Mt 11, 29 – Imparate da me

Mt 11, 25-30 – Datevi a Dio e vivrete la sapienza

Mt 11, 25-27 – Vi dono una Parola per convertirvi

Mt 11 25-30 -“Venite a me, prendete il mio giogo, imparate da me”

da un’omelia di P. Francesco Chimienti, O.M.

GESU’ VIENE PER SALVARCI

DALLA FATICA E DAL DOLORE

(Mt 11, 28-30)

“Venite a me, voi tutti, che siete affaticati e oppressi, e io vi ristorerò” (Mt 11, 28).

I. I due mali che affliggono l’uomo sulla terra sono: il lavoro e il dolore

Io non dico che non vi sono altri mali, ma i mali principali sono il lavoro e il dolore. Non appena Adamo peccò, subito Dio venne sulla terra e lo punì. Gli disse: Lavorerai e guadagnerai il pane col sudore della tua fronte.

Il lavoro è diventato una fatica, perché il lavoro ci affatica; ma Gesù dice: “Venite a me, voi tutti, che siete affaticati”.

Il secondo male che affligge l’uomo è il dolore. Il dolore ci opprime. Ci sono dolori provocati da avvenimenti esterni e dolori provocati da avvenimenti interiori: i dolori dell’anima, ma anche del corpo. Il dolore opprime l’uomo.

Dio disse ad Eva: Partorirai nel dolore; e ad Adamo: La terra ti produrrà triboli e spine.

Ecco perché esistono questi due mali: sono punizione del peccato. Il primo uomo ha peccato, e il primo uomo ha avuto la fatica e il dolore. Tutti gli uomini hanno peccato, e noi pecchiamo, e tutti gli uomini devono avere la fatica e il dolore.

Dice giustamente san Paolo: Se tu non lavori non devi nemmeno mangiare. Poiché dobbiamo tutti quanti mangiare ogni giorno per vivere, tutti dobbiamo lavorare.
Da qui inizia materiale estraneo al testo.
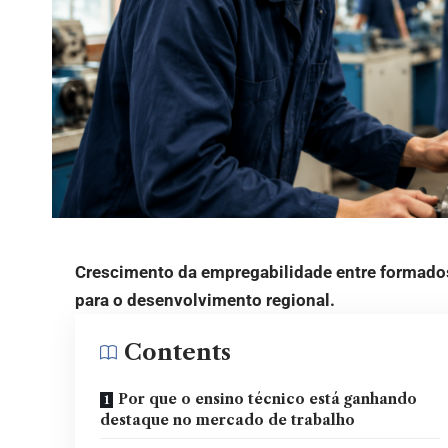
Crescimento da empregabilidade entre formados 
para o desenvolvimento regional.
Contents
Por que o ensino técnico está ganhando
destaque no mercado de trabalho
È una conseguenza logica del peccato, come pure il dolore è una conseguenza logica del peccato.

Col peccato è venuta la morte, è venuta l’infermità, è venuta la malattia; e alla malattia e alla morte è legato il dolore.

Se necessariamente l’uomo, vivendo, deve lavorare e deve soffrire, cosa deve fare? Deve accettare; è inutile che si ribelli, perché ora sono cose inerenti al suo essere uomo. Se vuole vivere deve lavorare, e quindi si deve affaticare. Se deve andare incontro alla morte, deve soffrire, perché la sofferenza che cos’è? È una lenta morte.

II.  Che cosa deve fare l’uomo per avere un sollievo, un ristoro, un conforto

Sono parole di Gesù: “Venite a me e troverete ristoro per le vostre anime”. Non dice: vi toglierò la fatica e il dolore; ma: vi darò un sollievo, un conforto. Noi oggi diciamo: ti darò un caffè, perché il bar è il ristoro dell’uomo: si ferma per un momento, si prende una bibita, si rinfranca e riprende il cammino. Questo è il ristoro.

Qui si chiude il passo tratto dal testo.